2025年01月09日 10:20 歴史

戦争遂行のための電源開発/東京・新宿で講演

富山・黒部川電源開発と朝鮮人労働者について講演があった。

企画展「『強制連行』『強制労働』の否定に抗う~各地の追悼・継承の場をたずねて~」(24年7月4日~25年1月26日)を開催中の高麗博物館(東京都新宿区)で昨年12月14日、富山県を中心に活動する堀江節子さん(76、フリーライター)のライブトークが行われた。
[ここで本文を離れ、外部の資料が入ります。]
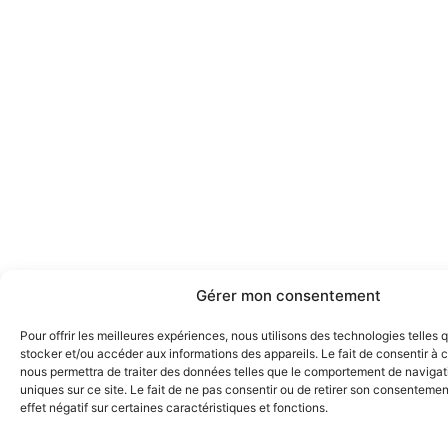
Gérer mon consentement
Pour offrir les meilleures expériences, nous utilisons des technologies telles 
stocker et/ou accéder aux informations des appareils. Le fait de consentir à 
nous permettra de traiter des données telles que le comportement de navigati
uniques sur ce site. Le fait de ne pas consentir ou de retirer son consentemen
effet négatif sur certaines caractéristiques et fonctions.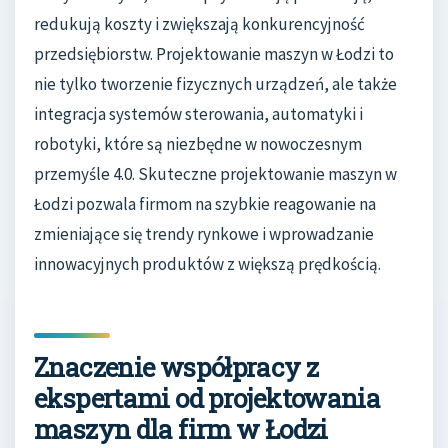
redukują koszty i zwiększają konkurencyjność
przedsiębiorstw. Projektowanie maszyn w Łodzi to
nie tylko tworzenie fizycznych urządzeń, ale także
integracja systemów sterowania, automatyki i
robotyki, które są niezbędne w nowoczesnym
przemyśle 4.0. Skuteczne projektowanie maszyn w
Łodzi pozwala firmom na szybkie reagowanie na
zmieniające się trendy rynkowe i wprowadzanie
innowacyjnych produktów z większą prędkością.
Znaczenie współpracy z
ekspertami od projektowania
maszyn dla firm w Łodzi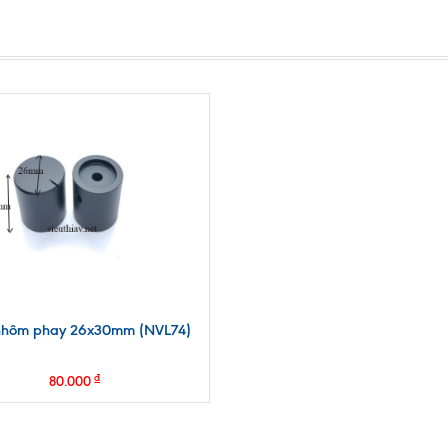
hôm phay 26x30mm (NVL74)
₫
80.000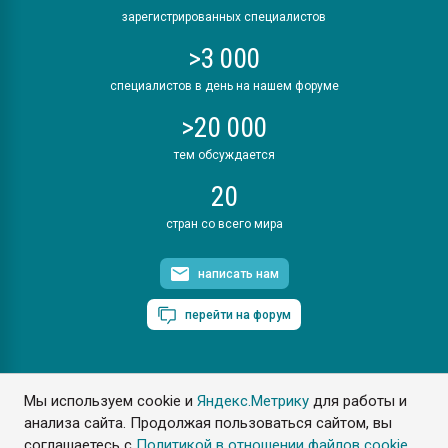
зарегистрированных специалистов
>3 000
специалистов в день на нашем форуме
>20 000
тем обсуждается
20
стран со всего мира
написать нам
перейти на форум
Мы используем cookie и
Яндекс.Метрику
для работы и
ПластЭксперт © 2006. Все права защищены
анализа сайта. Продолжая пользоваться сайтом, вы
Разрешается копирование материалов сайта с обязательной
ссылкой на www.e-plastic.ru
соглашаетесь с
Политикой в отношении файлов cookie
.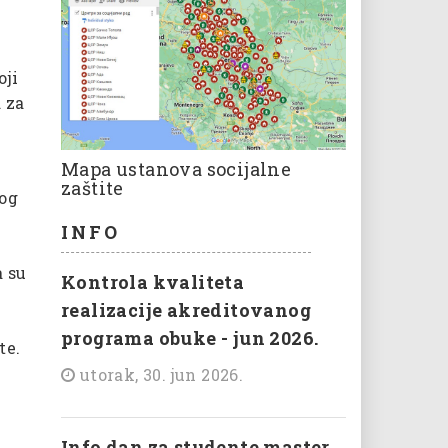
oji
 za
Mapa ustanova socijalne
zaštite
kog
INFO
a su
Kontrola kvaliteta
u
realizacije akreditovanog
programa obuke - jun 2026.
te.
utorak, 30. jun 2026.
Info dan za studente master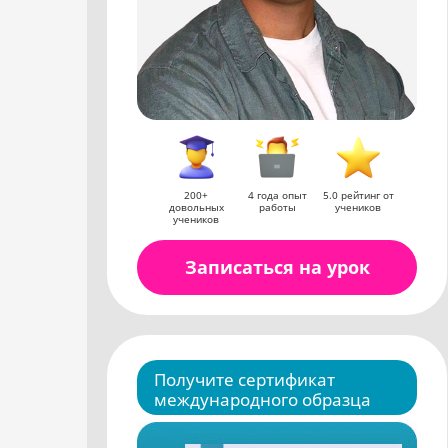
200+
4 года опыт
5.0 рейтинг от
довольных
работы
учеников
учеников
Записаться на урок
Получите сертификат
международного образца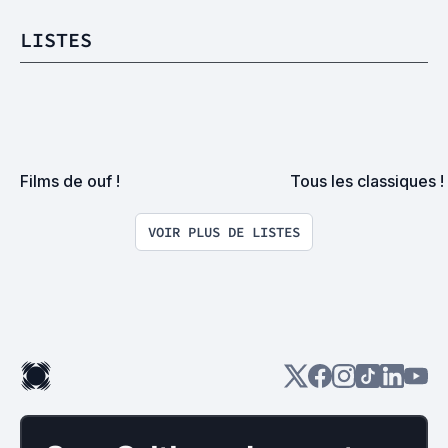
LISTES
Films de ouf !
Tous les classiques !
VOIR PLUS DE LISTES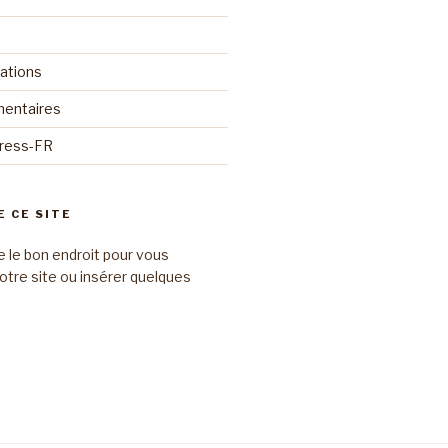
cations
mentaires
Press-FR
E CE SITE
e le bon endroit pour vous
otre site ou insérer quelques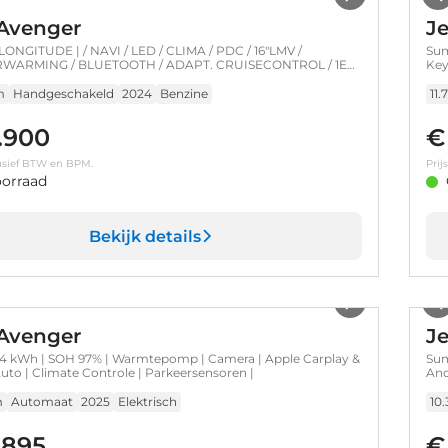
Avenger
J
 LONGITUDE | / NAVI / LED / CLIMA / PDC / 16"LMV /
Sum
WARMING / BLUETOOTH / ADAPT. CRUISECONTROL / 1E
Key
 / SCHITTERENDE STAAT !!
| A
m
Handgeschakeld
2024
Benzine
11
.900
€
clusief BTW en BPM.
Prij
orraad
Bekijk details
1
/
36
Avenger
J
 kWh | SOH 97% | Warmtepomp | Camera | Apple Carplay &
Sum
uto | Climate Controle | Parkeersensoren |
And
m
Automaat
2025
Elektrisch
10
.895
€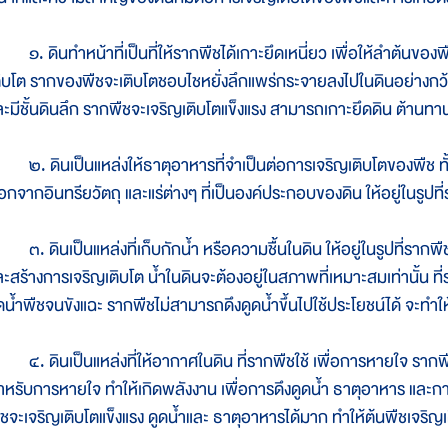
. ดินทำหน้าที่เป็นที่ให้รากพืชได้เกาะยึดเหนี่ยว เพื่อให้ลำต้นของพืช
ติบโต รากของพืชจะเติบโตชอบไชหยั่งลึกแพร่กระจายลงไปในดินอย่างกว้า
ละมีชั้นดินลึก รากพืชจะเจริญเติบโตแข็งแรง สามารถเกาะยึดดิน ต้านท
. ดินเป็นแหล่งให้ธาตุอาหารที่จำเป็นต่อการเจริญเติบโตของพืช ทั้
อกจากอินทรียวัตถุ และแร่ต่างๆ ที่เป็นองค์ประกอบของดิน ให้อยู่ในรูปท
. ดินเป็นแหล่งที่เก็บกักน้ำ หรือความชื้นในดิน ให้อยู่ในรูปที่รากพืช
ละสร้างการเจริญเติบโต น้ำในดินจะต้องอยู่ในสภาพที่เหมาะสมเท่านั้น ที
ดน้ำพืชจนขังแฉะ รากพืชไม่สามารถดึงดูดน้ำขึ้นไปใช้ประโยชน์ได้ จะทำให
. ดินเป็นแหล่งที่ให้อากาศในดิน ที่รากพืชใช้ เพื่อการหายใจ รากพื
ำหรับการหายใจ ทำให้เกิดพลังงาน เพื่อการดึงดูดน้ำ ธาตุอาหาร และกา
ืชจะเจริญเติบโตแข็งแรง ดูดน้ำและ ธาตุอาหารได้มาก ทำให้ต้นพืชเจริญเ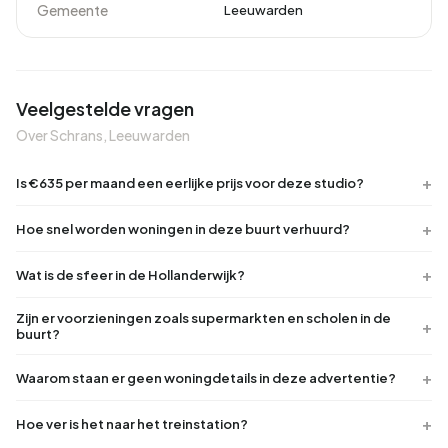
Gemeente
Leeuwarden
Veelgestelde vragen
Over Schrans, Leeuwarden
Is €635 per maand een eerlijke prijs voor deze studio?
Hoe snel worden woningen in deze buurt verhuurd?
Wat is de sfeer in de Hollanderwijk?
Zijn er voorzieningen zoals supermarkten en scholen in de
buurt?
Waarom staan er geen woningdetails in deze advertentie?
Hoe ver is het naar het treinstation?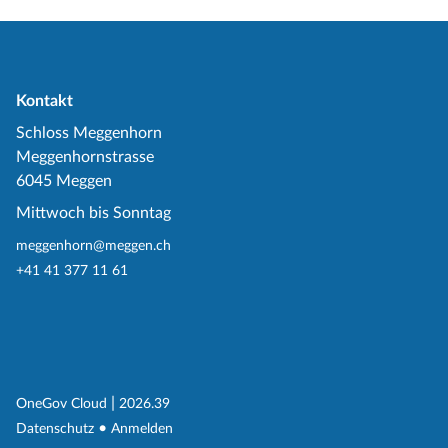
Kontakt
Schloss Meggenhorn
Meggenhornstrasse
6045 Meggen
Mittwoch bis Sonntag
meggenhorn@meggen.ch
+41 41 377 11 61
(External Link)
|
(External Link)
OneGov Cloud
2026.39
(External Link)
Datenschutz
Anmelden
「黒部川電源開発と朝鮮人労働者」と題して報告した堀江さんは、1930年代、軍需物資生産のために黒部川上流で進められた電源開発と、それに携わった朝鮮人労働者の実態について、当時の新聞報道や体験者の証言といった資料を用いて解説した。

北アルプスに源流がある黒部川は、その急峻な地形と豊富な水量から、1920年代から60年代にかけて水力発電のための施設建設が進んだ。とりわけ黒部川第三発電所(通称、黒三)は41年まで、強制動員された多くの朝鮮人が従事する現場であった。堀江さんは講演で、「富山の近代化は、ツルハシとスコップとダイナマイトを手に、最底辺で働いた朝鮮人労働者の存在なしに考えられない」と指摘。「かれらは奴隷労働を強いられながらも、団結とストライキを武器に、電力会社や元請けの組を相手に労働条件について交渉し、自らの地位を築いていった」と語った。

かつて発電所やダム建設のために作られた黒部峡谷の水平歩道(黒部・宇奈月温泉観光局HPより引用)
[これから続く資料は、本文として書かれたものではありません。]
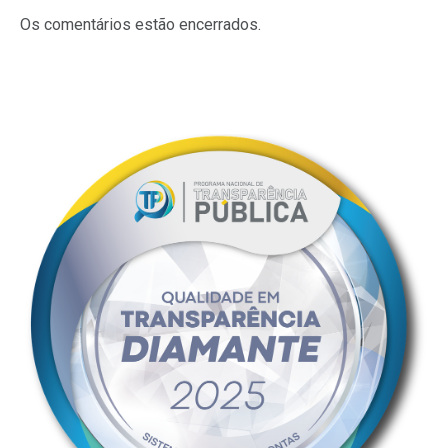
Os comentários estão encerrados.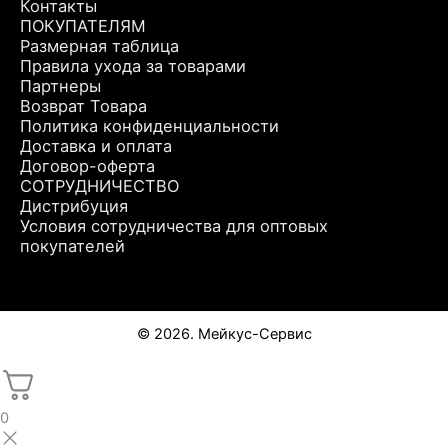
Контакты
ПОКУПАТЕЛЯМ
Размерная таблица
Правила ухода за товарами
Партнеры
Возврат Товара
Политика конфиденциальности
Доставка и оплата
Договор-оферта
СОТРУДНИЧЕСТВО
Дистрибуция
Условия сотрудничества для оптовых
покупателей
© 2026. Мейкус-Сервис
0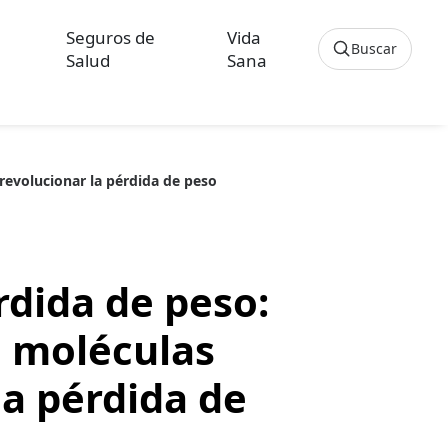
Seguros de
Vida
Buscar
Salud
Sana
Cancelar
revolucionar la pérdida de peso
os sobre Seguros de Hogar
culos sobre Seguros de Vida Hipoteca
dida de peso:
n moléculas
la pérdida de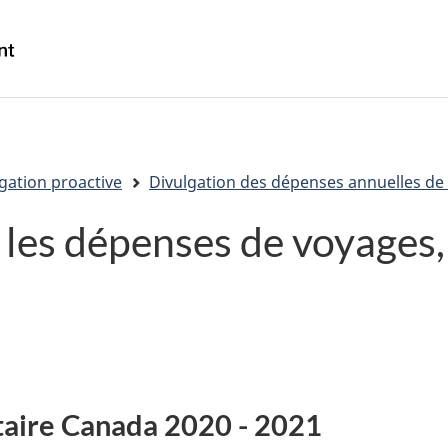
Passer
Passer
Passer
au
à
à
/
contenu
« Au
la
Government
principal
sujet
version
of
du
HTML
Canada
gouvernement »
simplifiée
gation proactive
Divulgation des dépenses annuelles de 
les dépenses de voyages, 
taire Canada 2020 - 2021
企画展の関連イベントとして催されたこの日のライブトークは、オンラインでも配信された。一方、同企画展は今年に朝鮮解放から80年を迎えるにあたり、日本の植民地支配の歴史と改めて向き合い、その本質を見つめることを目的に企画された。

黒部川水系の発電施設群は2017年12月、発電施設の大規模化を象徴する「自然と一体化した電源開発の究極」だとして「日本の20世紀遺産20選」に選出された。これに象徴されるように、国や地元自治体は近年、黒部一帯のダムや発電所を「日本の近代化を象徴」する施設だとアピールするなど、社会的にも「観光地」と認識されて久しい地ではないだろうか。

昨年12月14日、高麗博物館(東京都新宿区)でのライブトークに登壇したフリーライターの堀江節子さん(76)は、そうした状況を憂いながら、「黒三(黒部川第三発電所の通称)は知られていても、その建設に朝鮮人労働者が関わったのを知る人は、地元・富山にもほとんどいない」と口火を切った。

黒部川に求めた電力

富山県では、1910年代後半から40年代はじめにかけて、発電工事や鉄道・道路工事など多くの現場に朝鮮人が従事していた。例えば1918年、地元紙が「立山砂防工事を担った百数十人の朝鮮人のうち、十数人が虐待に耐えかねて脱走」(北陸タイムス18年8月7日付)したことを、労働者らの実名と共に報じており、とりわけ黒部川流域のダム工事と関連しては、トロッコの下敷き(同27年10月20日付)やダイナマイト事故(同38年8月29日付)などで朝鮮人労働者が相次いで犠牲になった事実が各紙の新聞報道で示されている。

発言する堀江節子さん

「労務動員関係朝鮮人移住状況調」「新規移入朝鮮人労務者事業場別数調」などの資料をもとに、1940年から45年までの5年間だけでも約8千人の朝鮮人が動員されたとみられる富山。そもそもなぜ、この地で発電所およびダム建設が進んだのか。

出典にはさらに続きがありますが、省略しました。